Obviously, life actually is something like that, since you clearly describe lifeforms actually doing this.

The great thing about life, and about reality as a whole, is that there are many aspects to it. Many factors contributing to the same thing. Yes, life is DNA replicating itself. As an emergent phenomenon from this, it is also beings who find life to be beautiful and feel they have had wonderful experiences. They aren’t exclusive. They don’t nullify each other.

The word “accident” implies that there was some other intention for how things were to manifest, up until the accident. I can’t comprehend this point of view because it has no basis.
The question pertaining to purpose can’t be answered without further clarification because it is too vague. For the rest, the easiest way of making my point is to rewrite your statment for you: “It was biology”. 'Cause that’s the extent of things. Life is biology, life results from biology.

Horrible analogy. I understand the extent to which you wish to feature the chemical aspects of our existence. The evident thing, however, is that there is also a cognitive aspect to our existence, which belies your characterization of humans as puppets.

To move forward, where’s the basis for us to believe that cognition and chemistry are mutually exclusive?

Your conclusion doesn’t negate the first part of your statement in the slightest. So what if one’s experiences are the end result of electrochemical activity in the brain? Does it also follow that the notion of a self, of a solitary, unified self, with a fixed identity, cannot exist as the result of electrochemical activity in the brain as well? How otherwise would it exist?

Not that I feel there is a “solitary, unified self with a fixed identity”, stated as such, but your statement didn’t demonstrate in the slightest that there isn’t.

Once again, you have provided absolutely no substantiation for the idea that one excludes the other. I see no reason to think that your idea has anything to do with the nature of reality. If anything, the sheer nature of the chemical realities of the universe and the way in which they can manifest complex, conscious beings strikes me as being pretty damn beautiful, and the opportunity to partake in all of this pretty damn joyous.

No, not really; in fact it’s not really a decision to be made at all. I prefer evolution, not “everything’s not perfect so we should just stop reproducing”.

Brava, lis, and welcome.

I have a feeling, however, that jethy is a hen who deposits an egg on the clean clothes in the laundry basket, and then moves on. Except he’s probably a rooster. Equally valid. The rooster inseminates the egg before it’s laid–then leaves. :smiley:

I know.

I know and that sucks ass but I at the same time if you could be warned that you’re about to die, would you want to know?

I know.

It doesn’t at all, but it’s part of life.

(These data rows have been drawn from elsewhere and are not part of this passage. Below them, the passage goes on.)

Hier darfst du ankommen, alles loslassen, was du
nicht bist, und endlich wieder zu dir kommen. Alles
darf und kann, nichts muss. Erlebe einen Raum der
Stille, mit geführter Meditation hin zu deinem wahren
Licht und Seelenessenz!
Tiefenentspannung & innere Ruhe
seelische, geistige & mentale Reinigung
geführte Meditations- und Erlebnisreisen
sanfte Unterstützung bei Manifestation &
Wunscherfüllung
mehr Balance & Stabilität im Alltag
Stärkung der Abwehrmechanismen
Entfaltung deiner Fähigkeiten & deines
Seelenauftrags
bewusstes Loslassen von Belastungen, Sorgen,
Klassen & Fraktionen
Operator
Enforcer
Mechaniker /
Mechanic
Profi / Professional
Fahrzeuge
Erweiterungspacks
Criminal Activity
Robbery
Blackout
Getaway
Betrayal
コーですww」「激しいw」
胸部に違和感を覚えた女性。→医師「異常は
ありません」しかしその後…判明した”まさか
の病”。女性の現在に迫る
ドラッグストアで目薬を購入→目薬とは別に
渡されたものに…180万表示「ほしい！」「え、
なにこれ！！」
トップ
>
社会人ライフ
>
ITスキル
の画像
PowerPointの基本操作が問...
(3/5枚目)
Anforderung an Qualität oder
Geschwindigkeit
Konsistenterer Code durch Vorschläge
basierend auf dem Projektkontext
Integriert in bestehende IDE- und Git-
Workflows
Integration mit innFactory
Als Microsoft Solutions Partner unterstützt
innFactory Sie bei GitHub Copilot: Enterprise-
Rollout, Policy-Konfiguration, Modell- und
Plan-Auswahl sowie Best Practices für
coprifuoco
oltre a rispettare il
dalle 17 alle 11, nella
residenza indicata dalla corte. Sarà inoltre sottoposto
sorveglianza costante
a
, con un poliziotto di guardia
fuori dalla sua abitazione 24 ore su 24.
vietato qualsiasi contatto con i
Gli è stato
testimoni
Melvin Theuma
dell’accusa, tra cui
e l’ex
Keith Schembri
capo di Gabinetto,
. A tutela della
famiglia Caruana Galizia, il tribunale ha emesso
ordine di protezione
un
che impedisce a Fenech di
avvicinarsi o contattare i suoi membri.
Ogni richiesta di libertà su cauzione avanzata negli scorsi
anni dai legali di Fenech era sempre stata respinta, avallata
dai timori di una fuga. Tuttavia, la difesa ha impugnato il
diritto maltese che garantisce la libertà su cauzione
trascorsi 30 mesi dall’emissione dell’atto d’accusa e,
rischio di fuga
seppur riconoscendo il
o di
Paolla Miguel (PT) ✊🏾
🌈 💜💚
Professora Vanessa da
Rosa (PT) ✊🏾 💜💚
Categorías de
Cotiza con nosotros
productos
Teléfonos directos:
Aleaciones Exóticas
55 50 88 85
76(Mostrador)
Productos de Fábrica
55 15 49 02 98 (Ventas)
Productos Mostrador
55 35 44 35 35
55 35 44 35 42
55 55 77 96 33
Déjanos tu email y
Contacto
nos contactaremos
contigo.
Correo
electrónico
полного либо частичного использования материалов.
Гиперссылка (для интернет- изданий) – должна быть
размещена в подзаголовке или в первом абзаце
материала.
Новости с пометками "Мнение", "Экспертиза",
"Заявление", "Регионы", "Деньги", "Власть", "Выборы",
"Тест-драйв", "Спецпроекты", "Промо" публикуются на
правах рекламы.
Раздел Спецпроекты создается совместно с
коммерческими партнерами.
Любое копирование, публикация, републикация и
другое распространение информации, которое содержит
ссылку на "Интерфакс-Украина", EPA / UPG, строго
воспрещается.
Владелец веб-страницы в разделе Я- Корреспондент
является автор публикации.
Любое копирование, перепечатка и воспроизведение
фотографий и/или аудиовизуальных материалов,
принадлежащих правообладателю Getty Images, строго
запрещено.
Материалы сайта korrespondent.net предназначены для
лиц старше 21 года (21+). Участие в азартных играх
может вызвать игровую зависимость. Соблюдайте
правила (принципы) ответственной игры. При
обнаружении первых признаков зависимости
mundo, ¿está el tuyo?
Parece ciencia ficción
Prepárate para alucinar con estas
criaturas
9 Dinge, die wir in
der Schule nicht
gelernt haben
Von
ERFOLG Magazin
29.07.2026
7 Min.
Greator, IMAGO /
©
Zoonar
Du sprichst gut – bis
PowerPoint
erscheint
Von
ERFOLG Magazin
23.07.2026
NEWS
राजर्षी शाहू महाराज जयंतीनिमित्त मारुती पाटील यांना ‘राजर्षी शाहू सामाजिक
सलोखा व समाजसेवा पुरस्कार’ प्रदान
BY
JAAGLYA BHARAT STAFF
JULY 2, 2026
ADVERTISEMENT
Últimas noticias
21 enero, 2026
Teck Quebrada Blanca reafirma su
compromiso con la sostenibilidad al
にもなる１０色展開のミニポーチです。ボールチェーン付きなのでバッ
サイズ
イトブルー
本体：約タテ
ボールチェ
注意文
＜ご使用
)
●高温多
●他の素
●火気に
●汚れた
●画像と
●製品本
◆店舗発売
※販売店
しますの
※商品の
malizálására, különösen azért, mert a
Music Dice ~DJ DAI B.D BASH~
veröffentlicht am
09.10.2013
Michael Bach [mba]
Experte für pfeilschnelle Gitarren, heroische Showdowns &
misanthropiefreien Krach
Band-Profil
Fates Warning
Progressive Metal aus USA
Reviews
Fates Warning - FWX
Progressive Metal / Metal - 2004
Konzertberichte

No, I don’t. I think there isn’t any intrinsic meaning or ultimate destination or grand plan.
I think there is subjective meaning and that’s about it.

What is a person anyway?
Memories aren’t that great. We like to think that our memories are like a tape recorder but it doesn’t work that way. Memories are built, and it’s reaaaal easy to change someone’s memory ( a lot of studies have been done on that subject) no to mention the natural degradation of memories.

I agree and that’s a good thing.

True.

I’m not sure if I like life or if life is a good thing. But I definitely have better reasons to doubt.

Your pathetic.

Don’t claim meaninglessness and the Truth at the same time.

I like life because I don’t come too negative conclusions to things that are impossible to know.

Now if you’re fool enough to think that the most negative and meaningless opinion on any givin question is the correct one, then that’s your own fault.

Your anti-messianic message isn’t a revelation, most of us here have heard it before, some agree and don’t care and others (like myself) simply don’t agree.

Have you killed yourself yet?

The largest hole in this entire setting you’ve built up is that most of the people here don’t fall into your parameters of how people think, so what does that say about the credibilty of the rest of you whining nihilistic-materliast nonsense.

In fact your existance contradicts your little speech.

Great post =D> It’s a good read, I like it.